Folha de S. Paulo


O mistério do 'gado-gado'

No momento em que você lê isso, estou terminando uma viagem gastronômica pela Índia. O que é, para usar uma expressão com a qual gosto sempre de brincar, uma espécie de "esporte radical" para quem procura um turismo fora do convencional.

Uma noite dessas, só para dar um exemplo, atravessava a parte muçulmana de Old Déli (a cidade antes de os ingleses chegarem e construírem a "Nova" Déli), com meu grande amigo indiano e uma brasileira que eu havia conhecido apenas horas antes, dentro de um "tuk tuk" furioso, procurando o melhor kebab de todo esse país. Ou pelo menos era isso que meu amigo me assegurava em meio às buzinas, que são a marca registrada do trânsito indiano. Eu falei que eram mais ou menos 22h?

Enfim, achamos o tal kebab –e era mesmo divino! Quero muito contar sobre isso, mas, inspirado pelos sabores da culinária da Índia, comecei a me lembrar de outras refeições memoráveis mundo afora, tanto as que me deram um enorme prazer como aquelas que se tornaram inesquecíveis pela sua estranheza.

Uma pergunta comum que as pessoas me fazem quando se lembram que já visitei mais de cem países é: qual o prato mais esquisito que já comeu? (Eu sempre acho isso estranho –o fascínio que todo mundo tem não com as delícias que nossa capacidade de criar iguarias oferece, mas com o que há de mais bizarro ao paladar.)

Tenho duas respostas: "balut" e um cozido de miúdos de macaco (!). Este último dispensa explicações. Vou só acrescentar que o experimentei no Timor Leste e que é uma receita requintadíssima, uma vez que as carnes são cozinhadas por horas, seladas num bambu. Ah! Devo dizer também que não é muito gostoso...

Já o "balut" merece mais detalhes. Parte da dieta filipina, ele é vendido nas ruas como cachorro-quente e também em restaurantes sofisticados, preparado de várias formas e com temperos diferentes. O que provei era carregado no alho, minha saída para encarar o que, no final das contas, é um ovo de pato fecundado. Ou, se você preferir, um feto!

Tem biquinho, tem peninha, tem asinha, tem patinha –e tem uma consistência horrível. O gosto, nem tanto. A memória que ficou, como disse, é do alho. Mas a tremedeira das mãos ao levar o "balut" para a primeira mordida e as voltas que dei com aquilo na minha boca são inesquecíveis. Mesmo depois de 12 anos...

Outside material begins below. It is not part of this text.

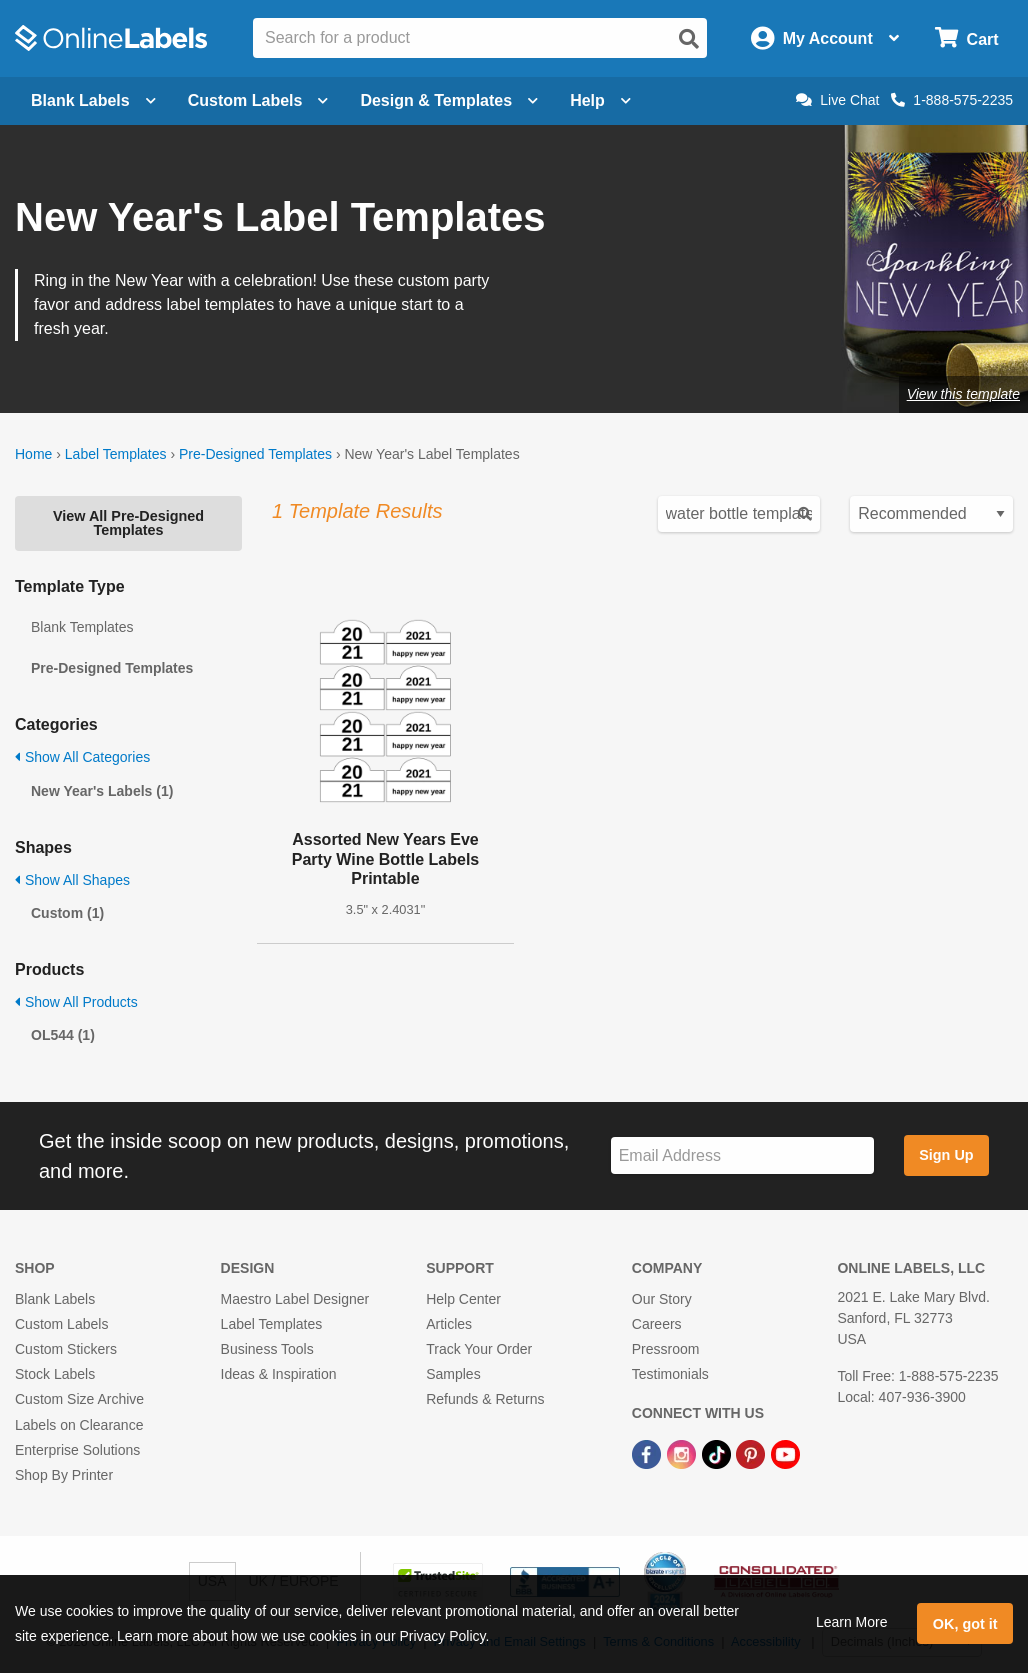 This screenshot has height=1673, width=1028. I want to click on Help [Open help menu], so click(600, 100).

Entre o estranho e o saboroso, porém, lembro-me ainda de um prato chamado "gado-gado" (duplamente oxítono: gadô-gadô), que degustei em Bali, quando lá passei nos anos 1980. Depois encontrei-o em vários outros lugares, sobretudo na Malásia. Mas foi em Bali, ao lado da pousada que me hospedei em Ubud, que ele chamou minha atenção pela primeira vez, a princípio pela descrição de seus ingredientes no cardápio do restaurante simples onde eu comia quase todo dia: "'Gado-gado' –frango, carne, porco, peixe, ovos, amendoim, arroz, cebola, frutas, lentilhas, tomates, milho– sempre diferente".

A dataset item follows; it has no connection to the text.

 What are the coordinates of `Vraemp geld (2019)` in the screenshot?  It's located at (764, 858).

Sempre diferente? Não resisti. Pedi no primeiro dia e estava uma delícia. Uma espécie de arroz frito "com tudo", realmente bom. Voltei lá no dia seguinte, pedi o mesmo "gado-gado" e"¦ veio diferente! Ainda saborosíssimo, mas era outro prato. No outro dia, a mesma coisa –ou melhor, uma coisa diferente.

Comia isso quase que diariamente, até que, num almoço, depois de já ter pego intimidade com o pessoal de lá, criei coragem e perguntei: afinal, qual era o segredo do "gado-gado"? Com um daqueles sorrisos largos que só os balineses sabem dar, a mulher me respondeu, não sem uma ponta de ironia: "É só juntar tudo que está sobrando na cozinha".

E foi assim que descobri que uma das coisas mais gostosas que já experimentei no mundo era um punhado de restos... Até que então eu comi o kebab do Karim em Nova Déli –mas vamos deixar isso para uma outra refeição.